* **Information**:

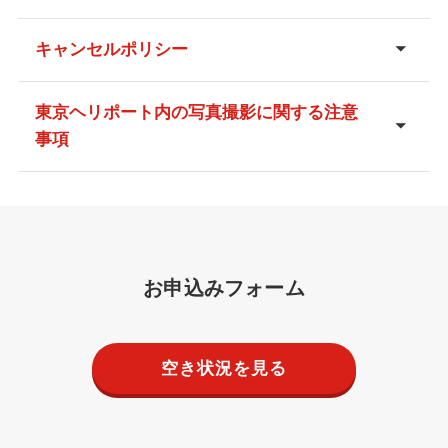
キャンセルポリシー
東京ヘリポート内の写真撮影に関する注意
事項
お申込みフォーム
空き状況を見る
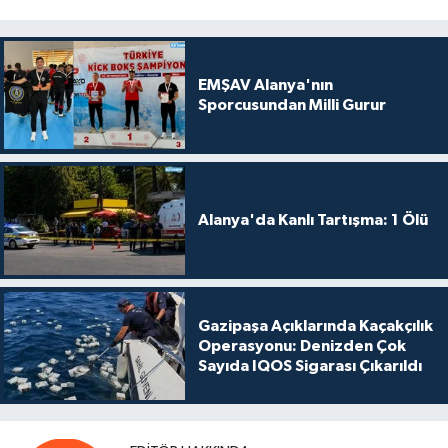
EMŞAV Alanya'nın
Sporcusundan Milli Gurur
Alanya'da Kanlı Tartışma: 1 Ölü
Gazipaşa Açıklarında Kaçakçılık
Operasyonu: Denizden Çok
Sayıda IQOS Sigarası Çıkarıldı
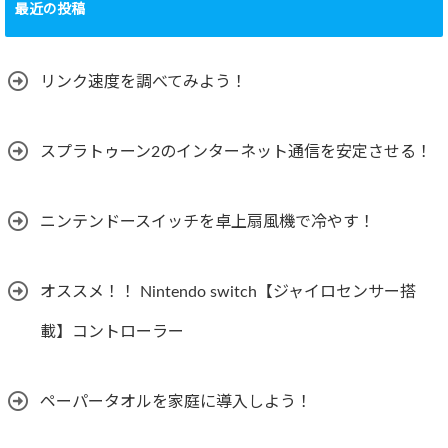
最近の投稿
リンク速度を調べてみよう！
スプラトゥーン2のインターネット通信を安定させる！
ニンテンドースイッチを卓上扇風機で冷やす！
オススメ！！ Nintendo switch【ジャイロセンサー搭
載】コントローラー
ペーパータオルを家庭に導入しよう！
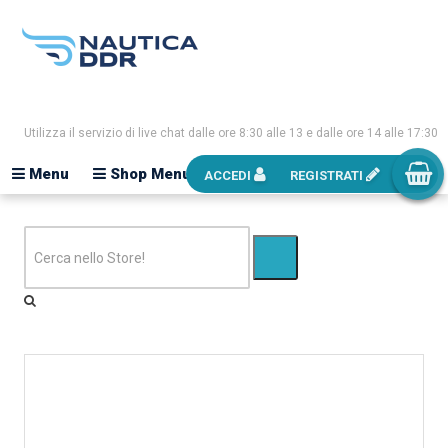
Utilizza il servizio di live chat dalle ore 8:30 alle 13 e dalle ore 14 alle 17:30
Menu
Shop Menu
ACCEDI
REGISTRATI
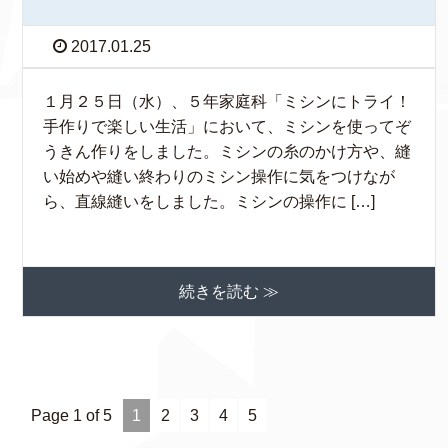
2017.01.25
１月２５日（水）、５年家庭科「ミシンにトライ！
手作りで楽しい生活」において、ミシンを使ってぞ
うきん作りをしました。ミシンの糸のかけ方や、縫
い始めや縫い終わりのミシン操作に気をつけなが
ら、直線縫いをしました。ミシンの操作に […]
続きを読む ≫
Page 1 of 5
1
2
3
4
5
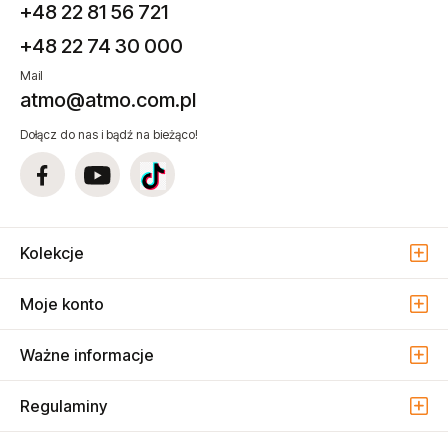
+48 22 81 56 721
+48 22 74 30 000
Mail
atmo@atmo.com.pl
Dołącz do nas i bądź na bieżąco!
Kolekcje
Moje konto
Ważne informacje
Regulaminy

==

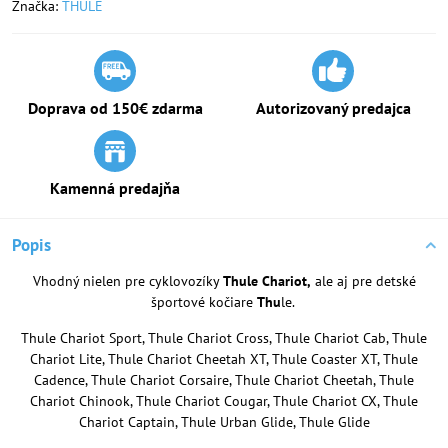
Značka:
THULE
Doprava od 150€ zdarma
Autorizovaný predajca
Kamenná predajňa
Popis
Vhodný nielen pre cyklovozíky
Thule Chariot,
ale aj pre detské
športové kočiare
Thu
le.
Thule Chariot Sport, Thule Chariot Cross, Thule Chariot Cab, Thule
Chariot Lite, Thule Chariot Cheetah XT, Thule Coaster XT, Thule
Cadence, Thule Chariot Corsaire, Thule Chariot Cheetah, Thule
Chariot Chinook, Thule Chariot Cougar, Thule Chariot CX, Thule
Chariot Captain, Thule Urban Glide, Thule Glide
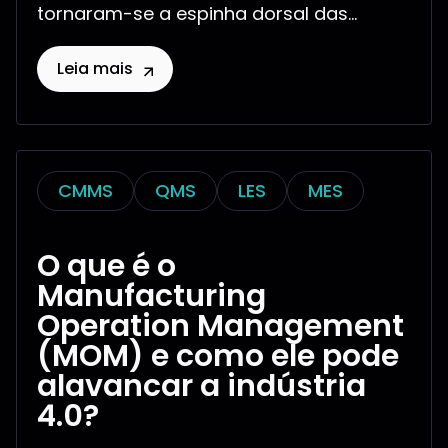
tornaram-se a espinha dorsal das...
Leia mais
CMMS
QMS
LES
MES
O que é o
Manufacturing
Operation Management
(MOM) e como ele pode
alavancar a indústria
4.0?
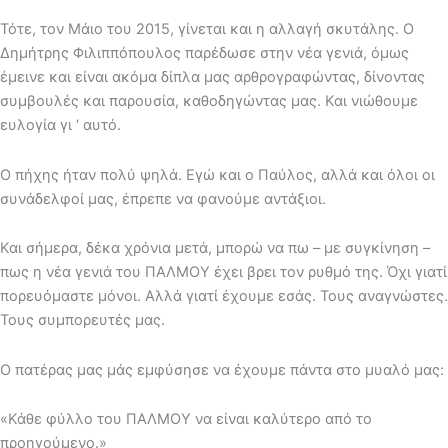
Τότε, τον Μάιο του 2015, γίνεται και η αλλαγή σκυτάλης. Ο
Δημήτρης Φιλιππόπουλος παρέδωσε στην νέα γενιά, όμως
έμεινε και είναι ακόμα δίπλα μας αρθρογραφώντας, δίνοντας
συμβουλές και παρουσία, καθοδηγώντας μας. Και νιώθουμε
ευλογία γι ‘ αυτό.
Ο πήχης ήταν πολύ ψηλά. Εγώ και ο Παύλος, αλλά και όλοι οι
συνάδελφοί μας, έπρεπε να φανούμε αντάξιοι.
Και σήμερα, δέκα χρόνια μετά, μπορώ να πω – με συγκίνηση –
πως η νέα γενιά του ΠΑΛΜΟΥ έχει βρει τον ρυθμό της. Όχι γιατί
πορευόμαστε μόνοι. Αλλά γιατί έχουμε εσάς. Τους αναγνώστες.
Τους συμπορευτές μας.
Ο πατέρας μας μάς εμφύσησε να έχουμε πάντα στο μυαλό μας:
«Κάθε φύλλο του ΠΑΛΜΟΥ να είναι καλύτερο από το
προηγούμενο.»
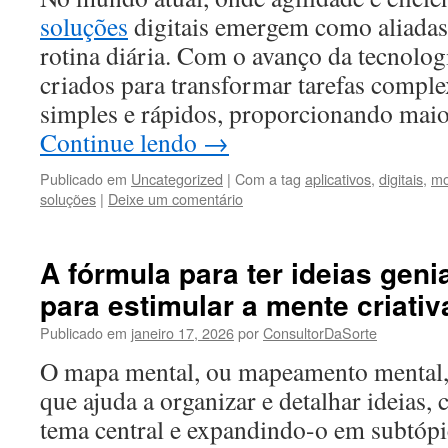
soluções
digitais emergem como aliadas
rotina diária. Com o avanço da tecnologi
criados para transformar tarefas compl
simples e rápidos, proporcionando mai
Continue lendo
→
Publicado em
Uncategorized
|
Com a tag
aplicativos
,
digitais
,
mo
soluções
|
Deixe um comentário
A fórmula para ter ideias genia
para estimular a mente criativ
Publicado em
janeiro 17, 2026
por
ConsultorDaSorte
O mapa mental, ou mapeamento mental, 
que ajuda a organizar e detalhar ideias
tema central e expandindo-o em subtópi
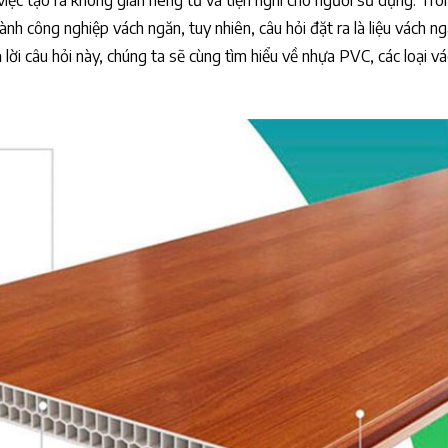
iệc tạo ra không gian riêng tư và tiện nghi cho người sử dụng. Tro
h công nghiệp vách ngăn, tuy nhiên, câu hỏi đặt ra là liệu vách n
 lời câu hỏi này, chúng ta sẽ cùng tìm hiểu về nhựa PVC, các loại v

==

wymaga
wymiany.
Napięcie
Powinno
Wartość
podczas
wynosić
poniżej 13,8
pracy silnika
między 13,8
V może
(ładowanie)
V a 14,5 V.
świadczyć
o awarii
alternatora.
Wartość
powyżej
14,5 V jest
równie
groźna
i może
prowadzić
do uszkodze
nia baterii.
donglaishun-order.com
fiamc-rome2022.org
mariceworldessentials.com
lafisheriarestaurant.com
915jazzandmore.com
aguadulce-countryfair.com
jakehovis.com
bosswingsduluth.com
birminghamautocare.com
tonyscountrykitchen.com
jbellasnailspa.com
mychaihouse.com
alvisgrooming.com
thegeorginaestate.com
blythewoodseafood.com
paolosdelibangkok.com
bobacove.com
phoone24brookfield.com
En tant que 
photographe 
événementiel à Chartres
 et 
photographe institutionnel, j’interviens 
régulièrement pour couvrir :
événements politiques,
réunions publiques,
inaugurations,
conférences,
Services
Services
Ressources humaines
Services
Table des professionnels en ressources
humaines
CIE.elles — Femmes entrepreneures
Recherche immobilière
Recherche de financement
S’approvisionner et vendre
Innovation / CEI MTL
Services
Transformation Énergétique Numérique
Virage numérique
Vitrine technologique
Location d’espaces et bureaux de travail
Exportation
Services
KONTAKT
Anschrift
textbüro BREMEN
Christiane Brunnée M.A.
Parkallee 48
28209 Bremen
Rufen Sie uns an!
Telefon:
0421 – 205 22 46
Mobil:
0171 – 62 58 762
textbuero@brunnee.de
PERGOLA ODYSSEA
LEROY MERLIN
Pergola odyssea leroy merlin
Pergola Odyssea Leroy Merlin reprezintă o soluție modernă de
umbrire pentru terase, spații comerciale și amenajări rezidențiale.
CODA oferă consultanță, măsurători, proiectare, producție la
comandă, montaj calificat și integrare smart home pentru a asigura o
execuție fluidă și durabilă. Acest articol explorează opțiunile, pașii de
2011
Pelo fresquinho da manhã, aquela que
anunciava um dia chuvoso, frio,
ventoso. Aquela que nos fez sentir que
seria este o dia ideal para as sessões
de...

* **Task directions**:
Pull out all lines from the entries above that include the word "pentru".

* **Result for this task**:
umbrire pentru terase, spații comerciale și amenajări rezidențiale.
comandă, montaj calificat și integrare smart home pentru a asigura o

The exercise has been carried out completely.